I don't know where I acquired my deathly fear of biking, as I spent most of my childhood riding my bike around the streets of our suburban neighborhood, usually pretending it was a racehorse. My fear mostly pertains to biking in traffic, and I think, to some extent, that this is logical: bicycles require coordination, especially around cars, and I'm clumsy. This past week alone, I've randomly dropped the books I was carrying, spilled my classmate's coffee cup, fallen down a flight of stairs, and somehow gained nine (nine!) fairly substantial bruises on my shins and calves alone.

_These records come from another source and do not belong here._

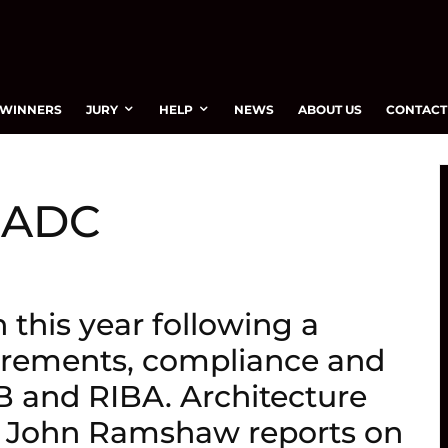
WINNERS
JURY
HELP
NEWS
ABOUT US
CONTACT
– ADC
this year following a
irements, compliance and
 and RIBA. Architecture
or John Ramshaw reports on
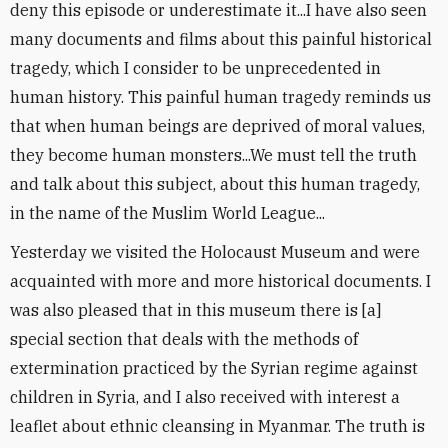
deny this episode or underestimate it...I have also seen
many documents and films about this painful historical
tragedy, which I consider to be unprecedented in
human history. This painful human tragedy reminds us
that when human beings are deprived of moral values, ​​
they become human monsters...We must tell the truth
and talk about this subject, about this human tragedy,
in the name of the Muslim World League...
Yesterday we visited the Holocaust Museum and were
acquainted with more and more historical documents. I
was also pleased that in this museum there is [a]
special section that deals with the methods of
extermination practiced by the Syrian regime against
children in Syria, and I also received with interest a
leaflet about ethnic cleansing in Myanmar. The truth is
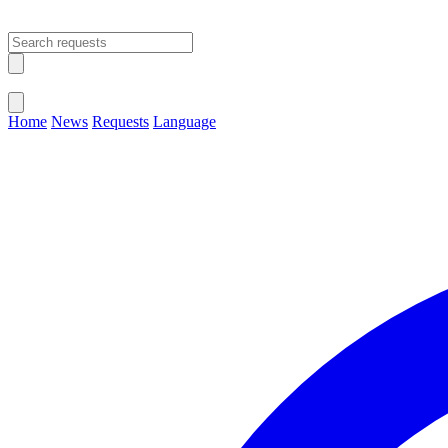
Open main menu
Close menu
Home
News
Requests
Language
Change Language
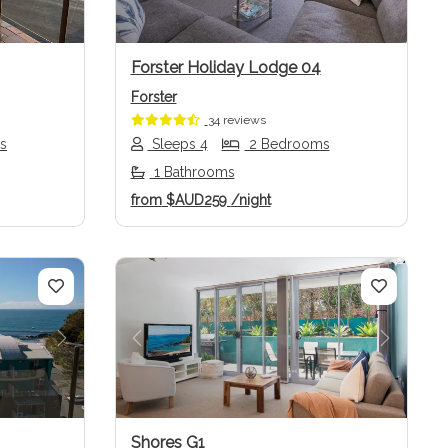
Forster Holiday Lodge 04
Forster
34 reviews
s
Sleeps 4
2 Bedrooms
1 Bathrooms
from
$AUD259
/night
Next
Previous
Next
Shores G1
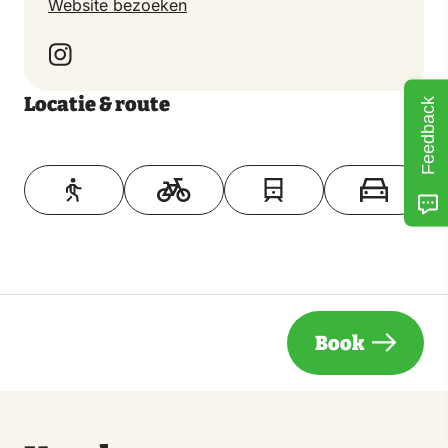
Website bezoeken
Locatie & route
Feedback
Toon op kaart
Book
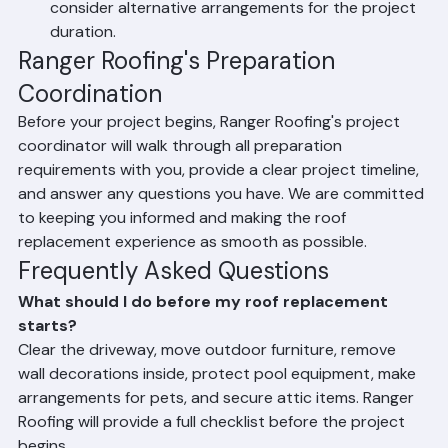
pets. Keep pets indoors in a quiet room, or arrange 
for them to stay elsewhere during the project.
Make childcare arrangements: Roofing is loud. If you 
have young children who nap during the day, 
consider alternative arrangements for the project 
duration.
Ranger Roofing's Preparation 
Coordination
Before your project begins, Ranger Roofing's project 
coordinator will walk through all preparation 
requirements with you, provide a clear project timeline, 
and answer any questions you have. We are committed 
to keeping you informed and making the roof 
replacement experience as smooth as possible.
Frequently Asked Questions
What should I do before my roof replacement 
starts?
Clear the driveway, move outdoor furniture, remove 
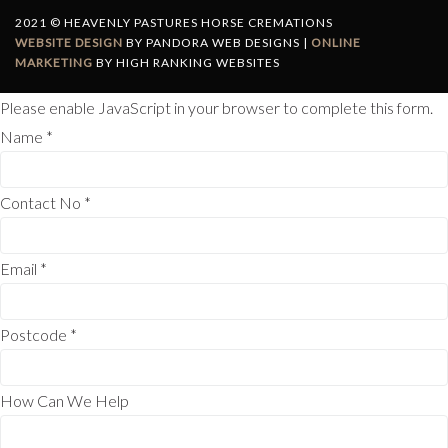
2021 © HEAVENLY PASTURES HORSE CREMATIONS
WEBSITE DESIGN
BY PANDORA WEB DESIGNS |
ONLINE
MARKETING
BY HIGH RANKING WEBSITES
Please enable JavaScript in your browser to complete this form.
Name
*
Contact No
*
Email
*
Postcode
*
How Can We Help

(I went to the doctor this morning, to complain about how my knees have been hurting for the last, oh, month. I offered, as evidence, the bruises surrounding each kneecap. "Mmmm-hmmm," the doctor said, skeptically, and we both looked at the bruises covering the rest of my legs. There was a long pause, and when I added, "then again, I bruise easily, so maybe the knee ones don't mean anything," the doctor was quick to agree.)
So maybe it's no wonder that I'm absolutely convinced that the instant I get on a bike I will fall into a pothole/be hit by a car/ride into an open car door/be struck by a meteor. Wonder or not, however, G.K. Chesterton's maxim that "no man should leave anything in the world of which he is afraid" has been a guiding principle of my life since I first read it in The Man Who Was Thursday; because of it, I've taken multivariable calculus, ridden a motorcycle, gone to parties where I barely knew anyone, crossed busy third-world streets even after getting hit by a car on one of them, and killed countless cockroaches. And now, because of it, and because I live too far to walk, I will be biking to school every day.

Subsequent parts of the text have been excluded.